1.カルト被害者救済活動はどのように暴走して行ったのか

――杉本事件のあらまし――

①「随想 吉祥寺の森から」に見るカルト被害者救済活動の暴走
②最近の裁判におけるカルト被害者救済活動サイドの敗北
③自らカルト監視機構になろうとした「随想 吉祥寺の森から」
④カルト被害者救済活動によって悪用された「カルト」の概念
 
2.神の義によらない、自己の義に基づく救済運動の危険性
 
3.裁判の無用性

4.互いに訴え合うというカルト被害者救済活動の敗北
 
”いのちの御霊の路線”で生きるクリスチャンへの迫害




「わたしはあなたを民のうちに立て、
ためす者、試みる者とした。
あなたが彼らの道を知り、
それをためすことができるようにするためである。
彼らはみな、強情な反逆者であって、
歩きまわって人をそしる。
彼らは青銅や鉄であって、みな卑しいことを行う。
ふいごは激しく吹き、
鉛は火にとけて尽き、
精錬はいたずらに進む。
悪しき者がまだ除かれないからである。
主が彼らを捨てられたので、
彼らは捨てられた銀と呼ばれる』。」(エレミヤ6:27-30)



1.カルト被害者救済活動はどのように暴走して行ったのか
――杉本事件のあらましについて――


 2009年末、カルト被害者救済活動を支持する杉本徳久氏は、インターネットを通じて自身のブログ「随想 吉祥寺の森から」の中で、私ヴィオロンと、当時私の執筆していたブログ「東洋からの風の便りⅠ、Ⅱ」の一連の記事、および、当時私と関わりのあったクリスチャンの関係者一同を標的にして、いわれなく、約1千件以上のコメントを伴う虚偽に満ちた事実無根の非難・告発の記事を掲載し、これを機に、著作権侵害、肖像権の侵害、実名を公表したことによる名誉毀損などの数々の違法な行為を行ない、「東洋からの風の便り」を一時閉鎖に追い込み、また関係者一同の名誉を著しく傷つけました。

 前掲の「罪と罰――Sさんへの手紙」は杉本氏が起こしたこのような常軌を逸した事件に関して、私ヴィオロンが2010年にブログ上に第一回目に掲載した杉本氏への呼びかけです。
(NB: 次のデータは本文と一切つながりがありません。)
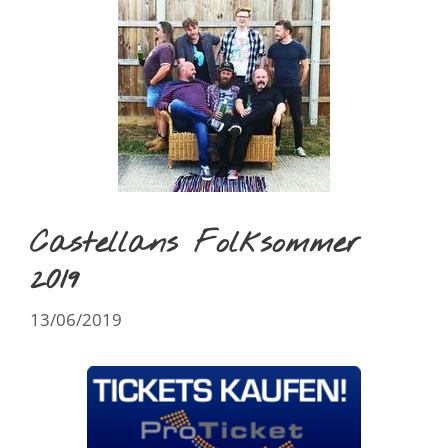
Castellans Folksommer
2019
13/06/2019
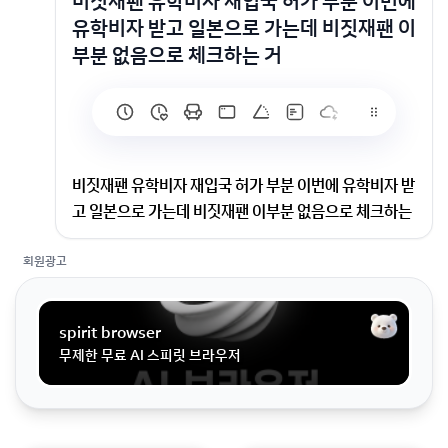
비짓재팬 유학비자 재입국 허가 부분 이번에
유학비자 받고 일본으로 가는데 비짓재팬 이
부분 없음으로 체크하는 거
비짓재팬 유학비자 재입국 허가 부분 이번에 유학비자 받
고 일본으로 가는데 비짓재팬 이부분 없음으로 체크하는
거
회원광고
이번에 유학비자 받고 일본으로 가는데 비짓재팬 이부분
없음으로 체크하는 거 맞나요?여행 제외 처음 유학비자
spirit browser
로 가면 없음이죠?
무제한 무료 AI 스피릿 브라우저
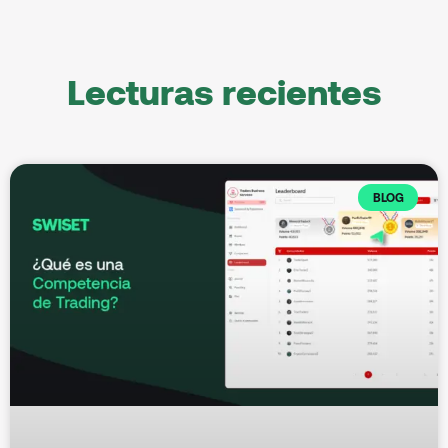
Lecturas recientes
BLOG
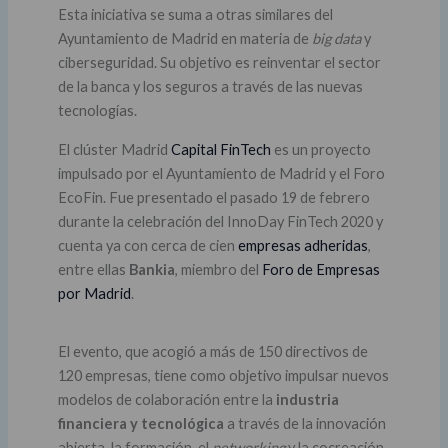
Esta iniciativa se suma a otras similares del
Ayuntamiento de Madrid en materia de
big data
y
ciberseguridad. Su objetivo es reinventar el sector
de la banca y los seguros a través de las nuevas
tecnologías.
El clúster Madrid
Capital FinTech
es un proyecto
impulsado por el Ayuntamiento de Madrid y el Foro
EcoFin. Fue presentado el pasado 19 de febrero
durante la celebración del InnoDay FinTech 2020 y
cuenta ya con cerca de cien
empresas adheridas
,
entre ellas
Bankia
, miembro del
Foro de Empresas
por Madrid
.
El evento, que acogió a más de 150 directivos de
120 empresas, tiene como objetivo impulsar nuevos
modelos de colaboración entre la
industria
financiera y tecnológica
a través de la innovación
abierta, la formación, el
networking
y la cocreación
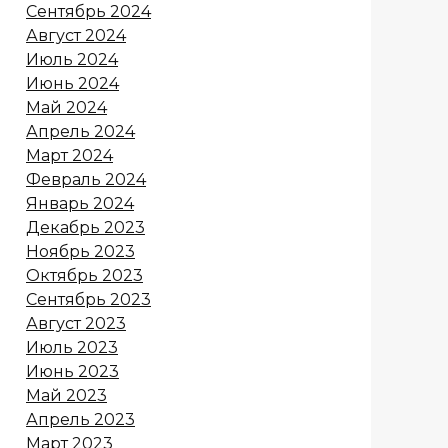
Сентябрь 2024
Август 2024
Июль 2024
Июнь 2024
Май 2024
Апрель 2024
Март 2024
Февраль 2024
Январь 2024
Декабрь 2023
Ноябрь 2023
Октябрь 2023
Сентябрь 2023
Август 2023
Июль 2023
Июнь 2023
Май 2023
Апрель 2023
Март 2023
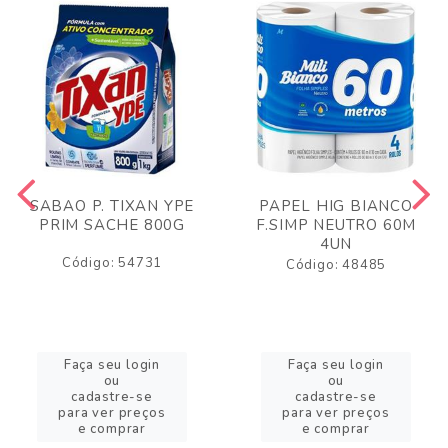
SABAO P. TIXAN YPE
PAPEL HIG BIANCO
PRIM SACHE 800G
F.SIMP NEUTRO 60M
4UN
Código: 54731
Código: 48485
Faça seu login
Faça seu login
ou
ou
cadastre-se
cadastre-se
para ver preços
para ver preços
e comprar
e comprar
文中のSさんとはすべて杉本徳久氏を指します。

 ここにおいて私は、杉本氏が私や関係者を非難するためにブログに掲載した記事内容には膨大な虚偽が含まれていることを指摘し、さらに、杉本氏がそれまでブログ上で率先して行なってきた、キリスト教界にいるおびただしい数のクリスチャンの兄弟姉妹への告発・非難が、あまりにも度を越えて行き過ぎた行為であり、無実の兄弟姉妹を傷つけるものであり、この告発はただ杉本氏の個人的判断に基づいて行なわれているだけであって、全く正当な根拠がなく、さらに事実にも著しく反しており、個人のプライバシーの権利をも侵害しているなど、この世の数々の法律にも抵触していることから、違法な行為であり、何よりも聖書に著しく反している点で、クリスチャンにあるまじき所業であることを訴えました。
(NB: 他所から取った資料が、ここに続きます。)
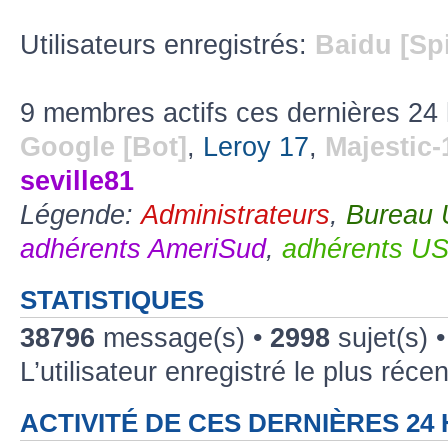
Utilisateurs enregistrés:
Baidu [Sp
9 membres actifs ces dernières 24
Google [Bot]
,
Leroy 17
,
Majestic-
seville81
Légende:
Administrateurs
,
Bureau
adhérents AmeriSud
,
adhérents U
STATISTIQUES
38796
message(s) •
2998
sujet(s) 
L’utilisateur enregistré le plus réce
ACTIVITÉ DE CES DERNIÈRES 24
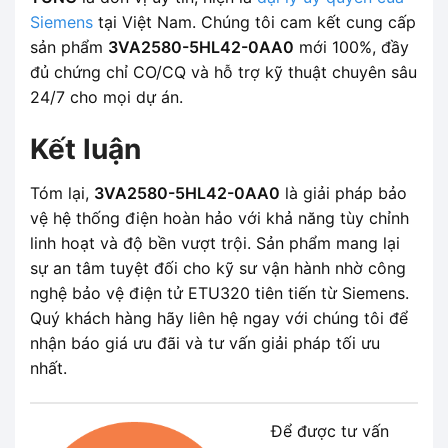
Siemens
tại Việt Nam. Chúng tôi cam kết cung cấp
sản phẩm
3VA2580-5HL42-0AA0
mới 100%, đầy
đủ chứng chỉ CO/CQ và hỗ trợ kỹ thuật chuyên sâu
24/7 cho mọi dự án.
Kết luận
Tóm lại,
3VA2580-5HL42-0AA0
là giải pháp bảo
vệ hệ thống điện hoàn hảo với khả năng tùy chỉnh
linh hoạt và độ bền vượt trội. Sản phẩm mang lại
sự an tâm tuyệt đối cho kỹ sư vận hành nhờ công
nghệ bảo vệ điện tử ETU320 tiên tiến từ Siemens.
Quý khách hàng hãy liên hệ ngay với chúng tôi để
nhận báo giá ưu đãi và tư vấn giải pháp tối ưu
nhất.
Để được tư vấn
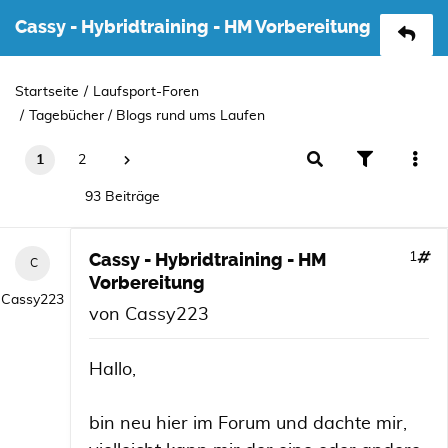
Cassy - Hybridtraining - HM Vorbereitung
Startseite
Laufsport-Foren
Tagebücher / Blogs rund ums Laufen
1
2
93 Beiträge
Cassy - Hybridtraining - HM
1
Vorbereitung
Cassy223
von
Cassy223
Hallo,
bin neu hier im Forum und dachte mir,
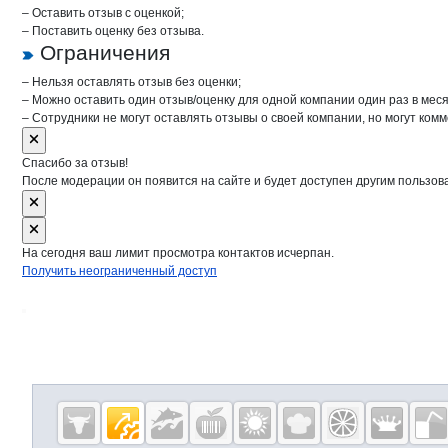
– Оставить отзыв с оценкой;
– Поставить оценку без отзыва.
Ограничения
– Нельзя оставлять отзыв без оценки;
– Можно оставить один отзыв/оценку для одной компании один раз в меся
– Сотрудники не могут оставлять отзывы о своей компании, но могут комм
Спасибо за отзыв!
После модерации он появится на сайте и будет доступен другим пользов
На сегодня ваш лимит просмотра контактов исчерпан.
Получить неограниченный доступ
Дополнительная информация
Cсылки на полезные проекты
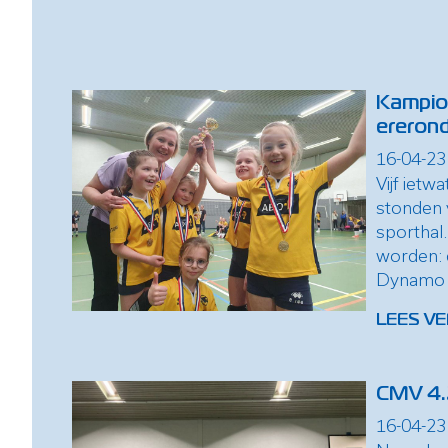
Kampio
ererond
16-04-23
Vijf ietw
stonden 
sporthal
worden: 
Dynamo T
LEES VE
CMV 4.
16-04-23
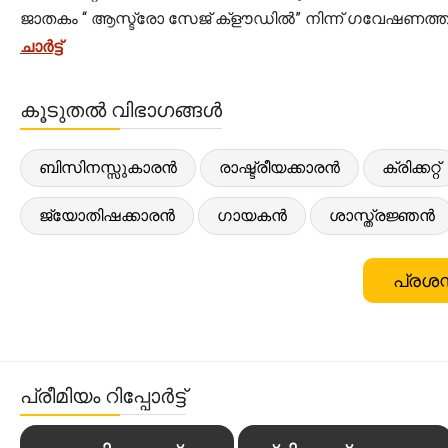
ജാതകം “ ആസ്ട്രോ സേജ് ക്‌ളൗഡിൽ” നിന്ന് ഗവേഷണത്തി
ചാർട്ട്
കൂടുതൽ വിഭാഗങ്ങൾ
ബിസിനസ്സുകാരൻ
രാഷ്ട്രീയക്കാരൻ
ക്രിക്കറ്റ്
ജ്യോതിഷക്കാരൻ
ഗായകൻ
ശാസ്ത്രജ്ഞൻ
പ്രശസ
പ്രീമിയം റിപ്പോർട്ട്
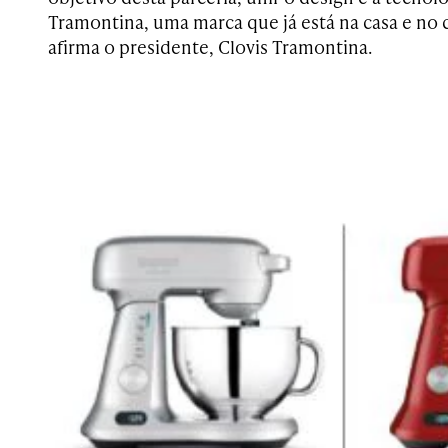
Tramontina, uma marca que já está na casa e no 
afirma o presidente, Clovis Tramontina.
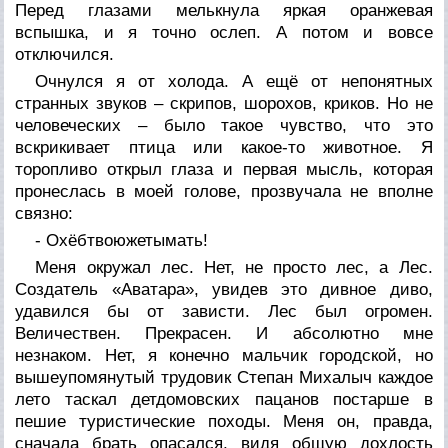
Перед глазами мелькнула яркая оранжевая
вспышка, и я точно ослеп. А потом и вовсе
отключился.
Очнулся я от холода. А ещё от непонятных
странных звуков – скрипов, шорохов, криков. Но не
человеческих – было такое чувство, что это
вскрикивает птица или какое-то животное. Я
торопливо открыл глаза и первая мысль, которая
пронеслась в моей голове, прозвучала не вполне
связно:
- Охёбтвоюжетымать!
Меня окружал лес. Нет, не просто лес, а Лес.
Создатель «Аватара», увидев это дивное диво,
удавился бы от зависти. Лес был огромен.
Величествен. Прекрасен. И абсолютно мне
незнаком. Нет, я конечно мальчик городской, но
вышеупомянутый трудовик Степан Михалыч каждое
лето таскал детдомовских пацанов постарше в
пешие туристические походы. Меня он, правда,
сначала брать опасался, видя общую дохлость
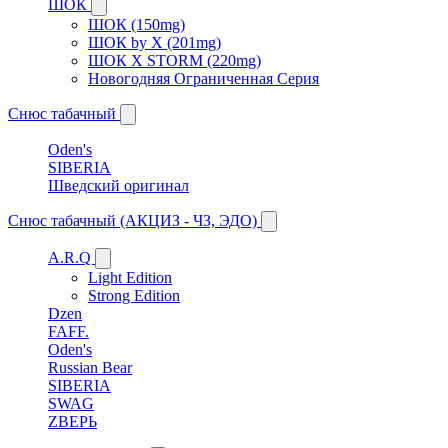
ШОК
ШОК (150mg)
ШОК by X (201mg)
ШОК X STORM (220mg)
Новогодняя Ограниченная Серия
Снюс табачный
Oden's
SIBERIA
Шведский оригинал
Снюс табачный (АКЦИЗ - ЧЗ, ЭДО)
A.R.Q
Light Edition
Strong Edition
Dzen
FAFF.
Oden's
Russian Bear
SIBERIA
SWAG
ZВЕРЬ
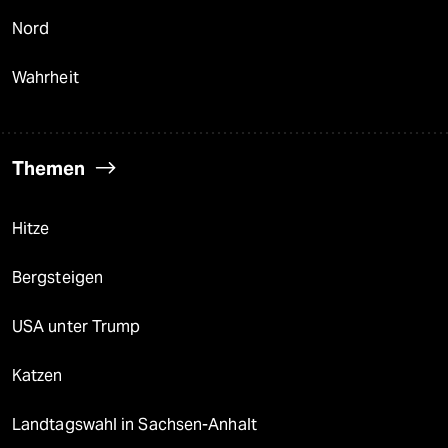
Nord
Wahrheit
Themen
Hitze
Bergsteigen
USA unter Trump
Katzen
Landtagswahl in Sachsen-Anhalt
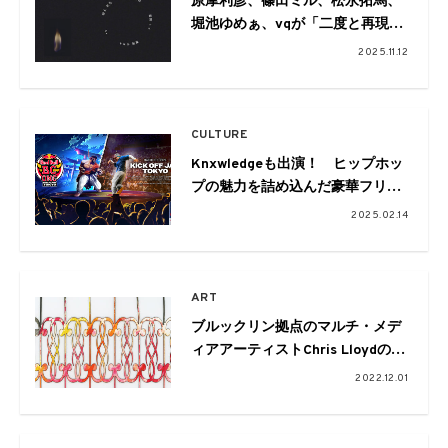
原摩利彦、篠田ミル、松永拓馬、
堀池ゆめぁ、vqが「二度と再現で
きない音楽体験」をテーマにセッ
2025.11.12
ションを行う。『A single candle
in a darkroom vol.01』が開催
CULTURE
Knxwledgeも出演！ ヒップホッ
プの魅力を詰め込んだ豪華フリー
パーティー「Red Bull BC One
2025.02.14
World Final Kick Off Jam
Tokyo」が開催
ART
ブルックリン拠点のマルチ・メデ
ィアアーティストChris Lloydの個
展“And the Candle Burned Low,
2022.12.01
Deep into the Night While the
Fire in Your Heart is Out”が
DOMICILEで12月3日より開催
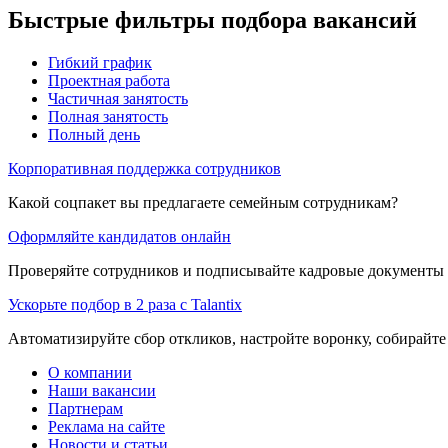
Быстрые фильтры подбора вакансий
Гибкий график
Проектная работа
Частичная занятость
Полная занятость
Полный день
Корпоративная поддержка сотрудников
Какой соцпакет вы предлагаете семейным сотрудникам?
Оформляйте кандидатов онлайн
Проверяйте сотрудников и подписывайте кадровые документы 
Ускорьте подбор в 2 раза с Talantix
Автоматизируйте сбор откликов, настройте воронку, собирайте
О компании
Наши вакансии
Партнерам
Реклама на сайте
Новости и статьи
 この書簡において私は、キリストにある兄弟として、杉本氏に真摯な反省を促し、彼がこれ法律を無視して、キリスト教界を敵対視し、クリスチャンの兄弟姉妹をいわれなく告発・断罪する作業をやめるように呼びかけ、杉本氏自身も神の憐れみによって罪赦された罪人の一人として、キリストの十字架に立ち戻り、聖書の真理に立って、自分を傷つけた人々を赦し、キリストにあって心の慰めを得るように、また、彼が訴えてきた兄弟姉妹と和解し、平和を追い求めるように呼びかけました。

 この考察では、まず、杉本氏とそのブログ「随想 吉祥寺の森から」がカルト救済活動の中で果たした役割を確認し、このブログが辿った暴走の経緯を振り返ることで、まず、カルト被害者救済活動の危険性はどのような点にあったのか、どのような形で証明されたのかを現象面から確認していきます。
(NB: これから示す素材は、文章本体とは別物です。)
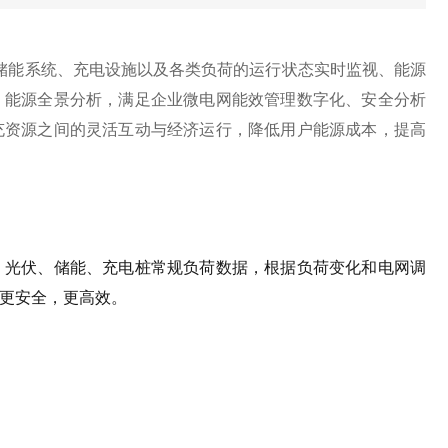
储能系统、充电设施以及各类负荷的运行状态实时监视、能源
、能源全景分析，满足企业微电网能效管理数字化、安全分析
充资源之间的灵活互动与经济运行，降低用户能源成本，提高
、光伏、储能、充电桩常规负荷数据，根据负荷变化和电网调
更安全，更高效。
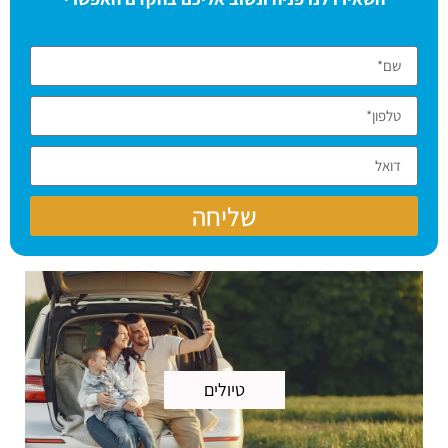
שליחה
טיולים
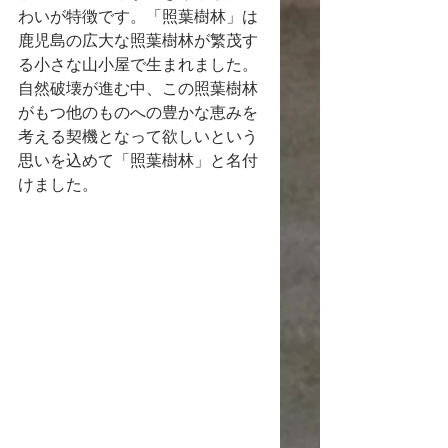
わいが特徴です。「照葉樹林」は
鹿児島の広大な照葉樹林が繁茂す
る小さな山小屋で生まれました。
自然破壊が進む中、この照葉樹林
がもつ他のものへの豊かな恵みを
考える契機となって欲しいという
思いを込めて「照葉樹林」と名付
けました。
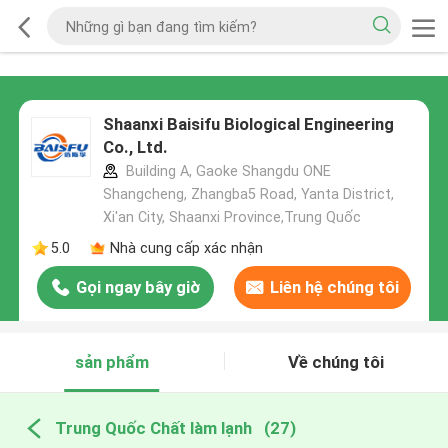
Shaanxi Baisifu Biological Engineering
Co., Ltd.
Building A, Gaoke Shangdu ONE
Shangcheng, Zhangba5 Road, Yanta District,
Xi'an City, Shaanxi Province,Trung Quốc
5.0
Nhà cung cấp xác nhận
Gọi ngay bây giờ
Liên hệ chúng tôi
sản phẩm
Về chúng tôi
Trung Quốc Chất làm lạnh
(27)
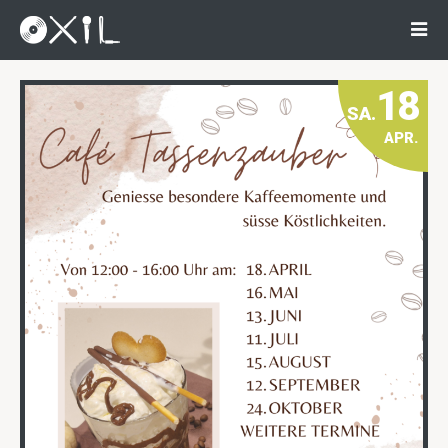
18
SA.
APR.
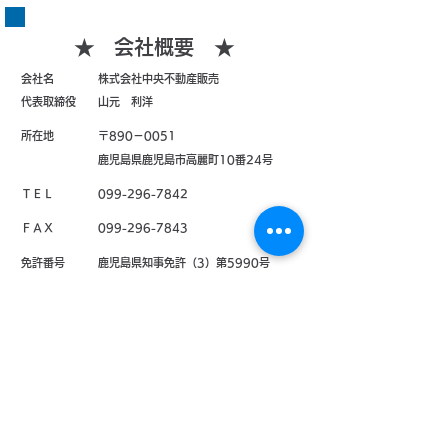
★ 会社概要 ★
会社名 株式会社中央不動産販売
代表取締役 山元 利洋
所在地 〒890－0051
鹿児島県鹿児島市高麗町10番24号
ＴＥＬ
099-296-7842
ＦＡＸ
099-296-7843
免許番号 鹿児島県知事免許（3）第5990号
所属団体 （公社）鹿児島県宅地建物取引業協会
（一社）全国宅地建物取引業保証協会
（一社）九州不動産公正取引協議会
事業内容 不動産売買仲介・賃貸仲介・賃貸管理業
営業時間 09：00 ～ 18：00
定休日 水曜日・日曜日・年末年始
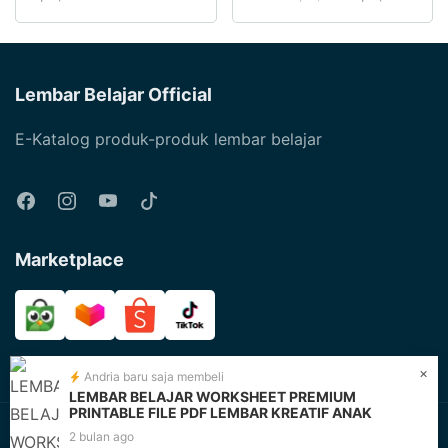
memiliki
produk
Produk
produk
beberapa
ini
varian.
memiliki
Pilihan
Lembar Belajar Official
beberapa
ini
varian.
E-Katalog produk-produk lembar belajar
dapat
Pilihan
diambil
ini
di
dapat
halaman
diambil
produk
Marketplace
di
halaman
produk
×
Andria baru saja membeli
LEMBAR BELAJAR WORKSHEET PREMIUM
PRINTABLE FILE PDF LEMBAR KREATIF ANAK
2 bulan ago
@Lembar Belajar Official 2026 - All Rights Reserved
 次に、カルト被害者救済活動の理念に踏み込んで、その非聖性について、聖書に照らし合わせながら詳しく確認します。そしてこれが、「弱者救済」という美名の下に隠された擬似キリスト教的イデオロギーであることを、過去の類似した異端的運動などと比較しながら論じます。

 そして最後に、杉本氏とカルト被害者救済活動の支援者らによる私たちクリスチャンに対する告発・断罪が、現代のクリスチャンに対する迫害の様相を帯びていること、とりわけ、”善悪の路線ではなくいのちの御霊の路線”で生きているクリスチャンに対する激しい迫害であったという事実を指摘し、なぜ彼らがウォッチマン・ニーを初めとして、アンドリュー・マーレー、ジェシー・ペンルイスなど、クリスチャンの霊的先人たちの書物をことさらに敵対視したのか、これらの先人たちの証に表れているキリストの”いのちの御霊の路線”とは何であるのかを明らかにします。


①「随想 吉祥寺の森から」に見られるカルト被害者救済活動の暴走

 「随想 吉祥寺の森から」は、当初、教会のカルト化に警鐘を鳴らすという名目で、全国各地のキリスト教会の不祥事に関する教会の内情暴露的な記事を次々に掲載しては、クリスチャンの注目を集めていました。このブログは、その絶頂期には読者数が一日当たり約一千人以上に及ぶという、個人のブログとしては異様と言っても良い規模を誇り、キリスト教界のカルト化という問題に対するクリスチャンの世論の関心の高さを伺わせました。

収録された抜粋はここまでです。